Problem details
Set the data down again, exactly as it reads, but without the pictures.

☆ ☆ ☆

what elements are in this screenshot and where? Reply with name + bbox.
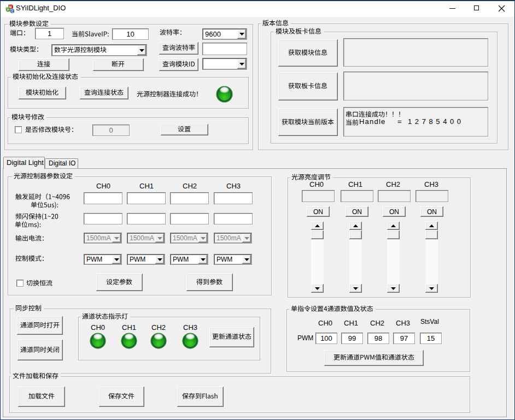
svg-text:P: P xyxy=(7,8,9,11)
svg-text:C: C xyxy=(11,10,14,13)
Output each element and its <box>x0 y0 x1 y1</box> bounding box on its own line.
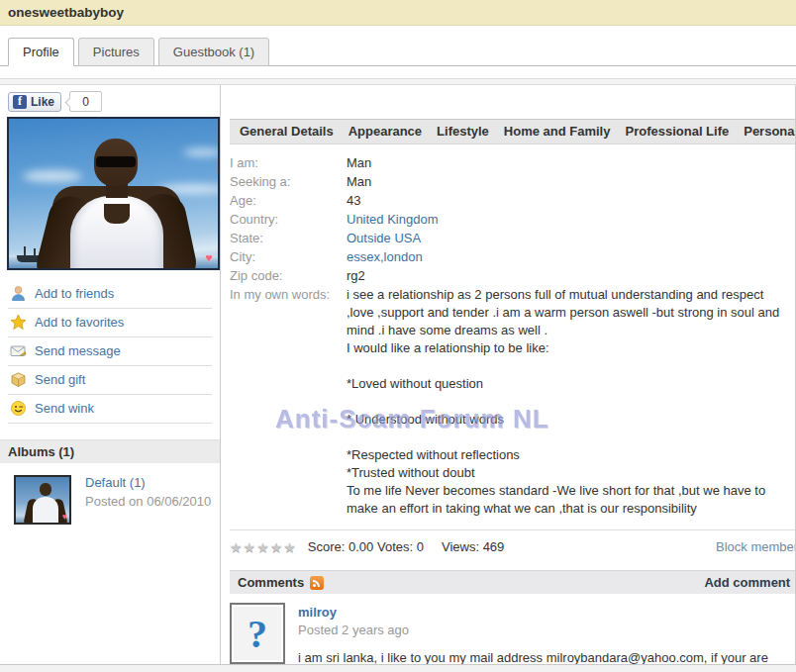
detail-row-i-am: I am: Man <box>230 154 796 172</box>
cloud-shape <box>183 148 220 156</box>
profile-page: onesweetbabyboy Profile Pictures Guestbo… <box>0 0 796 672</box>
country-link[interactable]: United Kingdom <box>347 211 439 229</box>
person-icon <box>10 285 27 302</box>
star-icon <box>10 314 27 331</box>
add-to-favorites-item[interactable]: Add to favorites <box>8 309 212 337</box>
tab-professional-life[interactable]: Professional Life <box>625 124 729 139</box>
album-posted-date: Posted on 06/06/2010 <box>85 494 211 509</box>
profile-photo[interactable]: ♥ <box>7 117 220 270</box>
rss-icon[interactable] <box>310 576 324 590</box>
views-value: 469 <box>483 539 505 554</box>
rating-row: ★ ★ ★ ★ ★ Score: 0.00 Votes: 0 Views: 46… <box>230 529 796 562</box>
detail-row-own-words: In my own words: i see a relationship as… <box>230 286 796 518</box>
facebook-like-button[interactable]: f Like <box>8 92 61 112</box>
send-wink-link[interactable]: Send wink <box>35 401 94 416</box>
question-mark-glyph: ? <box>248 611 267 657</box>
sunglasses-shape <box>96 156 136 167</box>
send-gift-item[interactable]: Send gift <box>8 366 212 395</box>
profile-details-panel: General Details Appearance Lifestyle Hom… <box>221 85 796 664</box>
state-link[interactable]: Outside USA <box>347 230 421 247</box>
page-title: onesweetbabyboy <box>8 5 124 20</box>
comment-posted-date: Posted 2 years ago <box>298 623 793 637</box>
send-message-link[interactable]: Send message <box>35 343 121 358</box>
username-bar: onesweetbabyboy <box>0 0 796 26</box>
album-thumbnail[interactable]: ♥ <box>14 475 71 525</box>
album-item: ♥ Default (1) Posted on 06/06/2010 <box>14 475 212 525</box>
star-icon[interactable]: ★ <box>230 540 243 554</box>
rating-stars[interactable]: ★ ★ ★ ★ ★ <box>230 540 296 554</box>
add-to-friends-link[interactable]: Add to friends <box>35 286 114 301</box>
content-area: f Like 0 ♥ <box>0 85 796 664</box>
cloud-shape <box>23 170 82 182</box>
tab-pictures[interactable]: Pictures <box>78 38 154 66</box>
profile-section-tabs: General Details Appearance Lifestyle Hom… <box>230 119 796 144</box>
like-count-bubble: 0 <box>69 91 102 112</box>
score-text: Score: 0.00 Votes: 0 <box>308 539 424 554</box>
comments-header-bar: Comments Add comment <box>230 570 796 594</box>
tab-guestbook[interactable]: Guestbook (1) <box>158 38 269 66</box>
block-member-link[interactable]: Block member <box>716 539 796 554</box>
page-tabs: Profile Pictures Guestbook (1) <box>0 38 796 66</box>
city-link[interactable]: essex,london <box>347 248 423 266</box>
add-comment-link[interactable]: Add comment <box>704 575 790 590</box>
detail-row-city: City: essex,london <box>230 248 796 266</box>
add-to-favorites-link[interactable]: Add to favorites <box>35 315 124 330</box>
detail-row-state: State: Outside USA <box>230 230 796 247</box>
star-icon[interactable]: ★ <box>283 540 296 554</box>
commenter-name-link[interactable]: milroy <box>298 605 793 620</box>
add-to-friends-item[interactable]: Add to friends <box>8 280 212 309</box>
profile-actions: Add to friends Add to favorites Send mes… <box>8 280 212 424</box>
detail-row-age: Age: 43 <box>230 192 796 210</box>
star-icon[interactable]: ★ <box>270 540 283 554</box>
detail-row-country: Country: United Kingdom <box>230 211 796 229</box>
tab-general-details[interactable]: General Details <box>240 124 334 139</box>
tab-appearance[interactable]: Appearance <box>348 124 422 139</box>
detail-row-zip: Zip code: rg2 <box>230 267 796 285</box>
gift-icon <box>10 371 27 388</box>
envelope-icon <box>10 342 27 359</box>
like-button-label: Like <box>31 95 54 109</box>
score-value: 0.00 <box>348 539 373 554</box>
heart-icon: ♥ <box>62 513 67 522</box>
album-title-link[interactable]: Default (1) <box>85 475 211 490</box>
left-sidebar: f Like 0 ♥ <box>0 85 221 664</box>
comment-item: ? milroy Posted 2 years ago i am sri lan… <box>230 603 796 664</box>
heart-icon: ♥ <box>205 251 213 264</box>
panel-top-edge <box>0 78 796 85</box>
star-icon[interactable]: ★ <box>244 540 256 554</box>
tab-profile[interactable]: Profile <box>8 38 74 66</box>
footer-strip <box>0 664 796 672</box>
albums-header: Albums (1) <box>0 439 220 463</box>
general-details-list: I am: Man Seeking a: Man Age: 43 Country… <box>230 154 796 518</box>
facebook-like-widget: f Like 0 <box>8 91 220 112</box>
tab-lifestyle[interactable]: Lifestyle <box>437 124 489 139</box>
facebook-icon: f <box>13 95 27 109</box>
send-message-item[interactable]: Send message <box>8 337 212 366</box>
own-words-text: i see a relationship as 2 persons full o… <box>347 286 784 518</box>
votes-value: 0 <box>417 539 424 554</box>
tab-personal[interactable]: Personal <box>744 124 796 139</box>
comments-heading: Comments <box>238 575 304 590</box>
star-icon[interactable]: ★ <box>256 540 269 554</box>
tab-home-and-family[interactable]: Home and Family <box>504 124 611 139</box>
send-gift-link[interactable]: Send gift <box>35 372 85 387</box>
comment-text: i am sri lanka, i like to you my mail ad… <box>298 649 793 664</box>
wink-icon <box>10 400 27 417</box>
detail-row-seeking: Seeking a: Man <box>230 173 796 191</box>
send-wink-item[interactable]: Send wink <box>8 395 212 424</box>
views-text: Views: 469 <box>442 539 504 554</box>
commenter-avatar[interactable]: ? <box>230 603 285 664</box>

☆ ☆ ☆

Solution
what elements are in this screenshot and where? Reply with name + bbox.
svg-text:P: P xyxy=(7,8,9,11)
svg-text:C: C xyxy=(11,10,14,13)
Output each element and its <box>x0 y0 x1 y1</box> bounding box on its own line.
detail-row-i-am: I am: Man <box>230 154 796 172</box>
cloud-shape <box>183 148 220 156</box>
profile-page: onesweetbabyboy Profile Pictures Guestbo… <box>0 0 796 672</box>
country-link[interactable]: United Kingdom <box>347 211 439 229</box>
person-icon <box>10 285 27 302</box>
star-icon <box>10 314 27 331</box>
add-to-favorites-item[interactable]: Add to favorites <box>8 309 212 337</box>
tab-professional-life[interactable]: Professional Life <box>625 124 729 139</box>
album-posted-date: Posted on 06/06/2010 <box>85 494 211 509</box>
profile-photo[interactable]: ♥ <box>7 117 220 270</box>
rss-icon[interactable] <box>310 576 324 590</box>
views-value: 469 <box>483 539 505 554</box>
rating-row: ★ ★ ★ ★ ★ Score: 0.00 Votes: 0 Views: 46… <box>230 529 796 562</box>
detail-row-own-words: In my own words: i see a relationship as… <box>230 286 796 518</box>
facebook-like-button[interactable]: f Like <box>8 92 61 112</box>
send-wink-link[interactable]: Send wink <box>35 401 94 416</box>
question-mark-glyph: ? <box>248 611 267 657</box>
sunglasses-shape <box>96 156 136 167</box>
send-gift-item[interactable]: Send gift <box>8 366 212 395</box>
profile-details-panel: General Details Appearance Lifestyle Hom… <box>221 85 796 664</box>
state-link[interactable]: Outside USA <box>347 230 421 247</box>
page-title: onesweetbabyboy <box>8 5 124 20</box>
comment-posted-date: Posted 2 years ago <box>298 623 793 637</box>
send-message-link[interactable]: Send message <box>35 343 121 358</box>
username-bar: onesweetbabyboy <box>0 0 796 26</box>
album-thumbnail[interactable]: ♥ <box>14 475 71 525</box>
album-item: ♥ Default (1) Posted on 06/06/2010 <box>14 475 212 525</box>
star-icon[interactable]: ★ <box>230 540 243 554</box>
rating-stars[interactable]: ★ ★ ★ ★ ★ <box>230 540 296 554</box>
add-to-friends-link[interactable]: Add to friends <box>35 286 114 301</box>
content-area: f Like 0 ♥ <box>0 85 796 664</box>
cloud-shape <box>23 170 82 182</box>
tab-pictures[interactable]: Pictures <box>78 38 154 66</box>
profile-section-tabs: General Details Appearance Lifestyle Hom… <box>230 119 796 144</box>
like-count-bubble: 0 <box>69 91 102 112</box>
score-text: Score: 0.00 Votes: 0 <box>308 539 424 554</box>
comments-header-bar: Comments Add comment <box>230 570 796 594</box>
tab-guestbook[interactable]: Guestbook (1) <box>158 38 269 66</box>
block-member-link[interactable]: Block member <box>716 539 796 554</box>
page-tabs: Profile Pictures Guestbook (1) <box>0 38 796 66</box>
city-link[interactable]: essex,london <box>347 248 423 266</box>
add-comment-link[interactable]: Add comment <box>704 575 790 590</box>
detail-row-city: City: essex,london <box>230 248 796 266</box>
add-to-favorites-link[interactable]: Add to favorites <box>35 315 124 330</box>
detail-row-state: State: Outside USA <box>230 230 796 247</box>
star-icon[interactable]: ★ <box>283 540 296 554</box>
commenter-name-link[interactable]: milroy <box>298 605 793 620</box>
add-to-friends-item[interactable]: Add to friends <box>8 280 212 309</box>
profile-actions: Add to friends Add to favorites Send mes… <box>8 280 212 424</box>
detail-row-age: Age: 43 <box>230 192 796 210</box>
star-icon[interactable]: ★ <box>270 540 283 554</box>
detail-row-country: Country: United Kingdom <box>230 211 796 229</box>
tab-general-details[interactable]: General Details <box>240 124 334 139</box>
tab-appearance[interactable]: Appearance <box>348 124 422 139</box>
detail-row-zip: Zip code: rg2 <box>230 267 796 285</box>
gift-icon <box>10 371 27 388</box>
envelope-icon <box>10 342 27 359</box>
like-button-label: Like <box>31 95 54 109</box>
score-value: 0.00 <box>348 539 373 554</box>
heart-icon: ♥ <box>62 513 67 522</box>
album-title-link[interactable]: Default (1) <box>85 475 211 490</box>
left-sidebar: f Like 0 ♥ <box>0 85 221 664</box>
comment-item: ? milroy Posted 2 years ago i am sri lan… <box>230 603 796 664</box>
heart-icon: ♥ <box>205 251 213 264</box>
panel-top-edge <box>0 78 796 85</box>
star-icon[interactable]: ★ <box>244 540 256 554</box>
tab-profile[interactable]: Profile <box>8 38 74 66</box>
footer-strip <box>0 664 796 672</box>
albums-header: Albums (1) <box>0 439 220 463</box>
general-details-list: I am: Man Seeking a: Man Age: 43 Country… <box>230 154 796 518</box>
facebook-like-widget: f Like 0 <box>8 91 220 112</box>
tab-lifestyle[interactable]: Lifestyle <box>437 124 489 139</box>
facebook-icon: f <box>13 95 27 109</box>
send-message-item[interactable]: Send message <box>8 337 212 366</box>
own-words-text: i see a relationship as 2 persons full o… <box>347 286 784 518</box>
votes-value: 0 <box>417 539 424 554</box>
tab-personal[interactable]: Personal <box>744 124 796 139</box>
comments-heading: Comments <box>238 575 304 590</box>
star-icon[interactable]: ★ <box>256 540 269 554</box>
tab-home-and-family[interactable]: Home and Family <box>504 124 611 139</box>
send-gift-link[interactable]: Send gift <box>35 372 85 387</box>
comment-text: i am sri lanka, i like to you my mail ad… <box>298 649 793 664</box>
wink-icon <box>10 400 27 417</box>
detail-row-seeking: Seeking a: Man <box>230 173 796 191</box>
send-wink-item[interactable]: Send wink <box>8 395 212 424</box>
views-text: Views: 469 <box>442 539 504 554</box>
commenter-avatar[interactable]: ? <box>230 603 285 664</box>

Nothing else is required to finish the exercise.